Ce cadre permet d’introduire naturellement les normes vectorielles et matricielles. Une norme vectorielle \| \cdot \| est une application sur un espace vectoriel vérifiant la positivité, l’homogénéité et l’inégalité triangulaire. On distingue entre autres la norme 1\ell^1, la norme euclidienne 2\ell^2, et la norme \ell^\infty, toutes équivalentes sur les espaces de dimension finie, mais donnant des géométries différentes.

La norme matricielle, en particulier celle dite subordonnée, est définie comme A=supx=1Ax\|A\| = \sup_{\|x\| = 1} \|Ax\|, c’est-à-dire comme le maximum d’amplification d’un vecteur unitaire par l’action de la matrice. Cette norme satisfait l’inégalité fondamentale AxAx\|A x\| \leq \|A\| \cdot \|x\|. Des cas particuliers sont données par les normes subordonnées aux normes vectorielles classiques : norme de la plus grande somme de colonnes (1\ell^1), de la plus grande somme de lignes (\ell^\infty), ou encore norme spectrale, équivalente à la racine carrée du plus grand autovaluer de AAA^* A.

Ce dernier point est crucial : les normes subordonnées traduisent directement les comportements géométriques des matrices dans les transformations linéaires. Le lien avec la pseudo-inverse est alors manifeste : connaître les normes associées permet d’estimer la stabilité numérique de l’opération de pseudo-inversion, notamment dans les problèmes mal conditionnés.

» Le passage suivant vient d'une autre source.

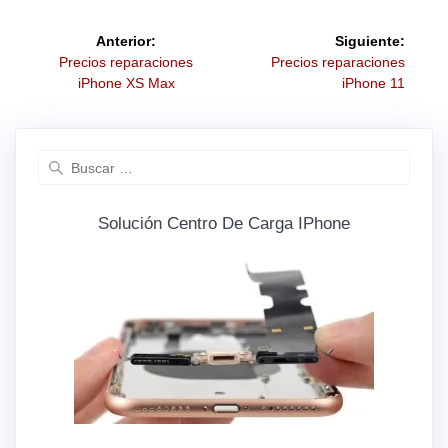
Anterior:
Siguiente:
Precios reparaciones
Precios reparaciones
iPhone XS Max
iPhone 11
Solución Centro De Carga IPhone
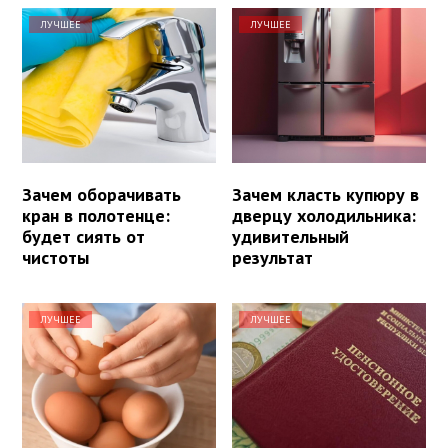
ЛУЧШЕЕ
ЛУЧШЕЕ
Зачем оборачивать
Зачем класть купюру в
кран в полотенце:
дверцу холодильника:
будет сиять от
удивительный
чистоты
результат
ЛУЧШЕЕ
ЛУЧШЕЕ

Il est essentiel que le lecteur saisisse que la pseudo-inverse ne dépend pas du choix d’une base. Elle est une entité canonique, intimement liée à la structure géométrique de l’espace image et du noyau de la matrice. Comprendre sa construction revient à comprendre la structure interne des transformations linéaires — leurs directions d’expansion, leurs directions nulles, et comment projeter de manière minimale dans l’espace original. Elle est omniprésente dans les domaines du traitement du signal, de la statistique multivariée, de la mécanique quantique, et au-delà.